第十五話

 アメ……いや、アメさんは「げへへ」と笑いながらモンスターを斬っていく。


 ちょっと怖えな、と思っていると、血を浴びることすらないアメさんが嬉しそうに戻ってくる。


「げっへっへっへ、ヨルさん。……お願いをを十個聞いてほしいというお願いはありですか?」

「小学生みたいな……。そもそも回数制限してないから別にいいけど」

「えっと、じゃあ……」


 早速か、随分早いな。


「呼び捨てにしてほしいです。時々してくれますけど」

「まぁそれぐらいなら」

「あっ、いや、せっかくならハニーとかも……」

「……それ、イチャイチャ感より面白さが先にこないか?」

「……確かに」


 なら提案するな。


 アメは期待したように俺のことをジッと見る。

 名前を呼ぶのくらい毎日のようにしていることで今更緊張することでもないだろう。


 なのに……見られていると、なぜだか呼びにくい。


「……んぅ?」

「……アメ」

「はい。ヨルさん」

「なんか妙に気恥ずかしいな……。普通にさん付けで呼んでいいか?」

「えへへ、ダメですー」

「ダメかぁ……。まぁ、普段から時々呼び捨てにしちゃってるし、変に意識しなければ大丈夫か」

「変に意識してください」

「……アメ、強いな」


 「気になる異性に意識してもらう方法」みたいな記事をネットで見たことがあるが、その著者もびっくりだろう。



 Q.気になる異性に意識してもらう方法は?


 A.意識するように相手に要請する。



 というアンサーは。あまりにも力強い。パワータイプである。


 けどまぁ……俺も単純なのか、変に意識してほしいと言われたら変に意識してしまう。


 足元の罠を踏んづけながら顔を抑える。


「……あー、アメ」

「えへへ。……嬉しいんですけど、めちゃくちゃ警報なってますよ」

「モンスターを引き寄せる罠だな」


 まぁ平気だろうとそのまま歩く。


「モンスターなら平気ですね。ふむぅ、他には何をお願いすべきか……。どうやら、ヨルさんは何故だか僕に罪悪感を抱いているようなので、これを活かさない選択肢はないです」

「……何故だかって……普通に、申し訳ないだろ。世間一般的に、俺のやってることはカスそのものだぞ」

「僕は世間ではないので。……あ、一緒に寝たいです。
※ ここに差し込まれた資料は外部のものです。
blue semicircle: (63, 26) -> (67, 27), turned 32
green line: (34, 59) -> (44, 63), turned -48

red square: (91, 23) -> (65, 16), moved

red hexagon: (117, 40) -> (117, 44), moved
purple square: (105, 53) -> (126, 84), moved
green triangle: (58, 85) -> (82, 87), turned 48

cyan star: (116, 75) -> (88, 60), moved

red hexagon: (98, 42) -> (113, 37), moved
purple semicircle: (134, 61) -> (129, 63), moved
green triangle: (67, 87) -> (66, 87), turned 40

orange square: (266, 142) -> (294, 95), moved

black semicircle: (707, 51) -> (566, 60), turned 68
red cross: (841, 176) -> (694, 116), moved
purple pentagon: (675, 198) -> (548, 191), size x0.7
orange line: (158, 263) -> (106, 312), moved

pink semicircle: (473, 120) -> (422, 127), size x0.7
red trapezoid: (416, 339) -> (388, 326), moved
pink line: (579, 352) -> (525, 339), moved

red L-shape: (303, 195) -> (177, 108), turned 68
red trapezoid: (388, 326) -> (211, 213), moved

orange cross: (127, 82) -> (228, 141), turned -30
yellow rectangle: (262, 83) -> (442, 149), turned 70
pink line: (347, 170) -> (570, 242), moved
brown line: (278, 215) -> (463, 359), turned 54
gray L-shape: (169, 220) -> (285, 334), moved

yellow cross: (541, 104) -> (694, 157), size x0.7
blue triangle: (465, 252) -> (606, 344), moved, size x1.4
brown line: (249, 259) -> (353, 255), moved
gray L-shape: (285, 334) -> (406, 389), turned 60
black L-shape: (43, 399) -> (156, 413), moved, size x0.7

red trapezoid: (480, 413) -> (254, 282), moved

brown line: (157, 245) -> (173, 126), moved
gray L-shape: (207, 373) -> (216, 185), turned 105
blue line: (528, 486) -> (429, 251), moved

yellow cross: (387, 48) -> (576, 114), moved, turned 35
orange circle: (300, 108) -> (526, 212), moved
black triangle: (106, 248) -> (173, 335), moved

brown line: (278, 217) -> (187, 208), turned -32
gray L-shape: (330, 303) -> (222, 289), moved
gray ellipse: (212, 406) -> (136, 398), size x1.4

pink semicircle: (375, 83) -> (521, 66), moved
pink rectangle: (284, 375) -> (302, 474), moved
ツナちゃんがしてもらってるみたいにギュッと抱きしめてもらいながら」


 可愛らしいお願いだが……ツナと違ってそこそこな年齢なので正直頷き難い。


「……布団を横に並べて寝るって感じじゃダメか?」

「ダメです。ツナちゃんにしてるみたいにしてください」

「いや……その、ツナと違って、アメさんだとなんかガチ感出るだろ……」

「出していきましょうよ、ガチ感」


 出したくねえよ……ガチ感。


「それは……その、帰ってから三人で寝るのじゃだめか? ツナのいないところで二人でというのは、その……な?」

「むう、仕方ないです。……ツナちゃんの好きなところ教えてくれませんか?」

「俺の好みを知りたいのか? アメさんに惹かれた理由とツナに惚れた理由は全然別だから参考にならないと思うぞ」

「タイプを知りたいというのはありますけど、世間話みたいなところが大きいです。ヨルさんが楽しそうなところを見たいですし」


 ……普通、好きな男が別の女性の好きなところを話しているのは面白くないように思うが……まぁ、アメは変わり者だしな。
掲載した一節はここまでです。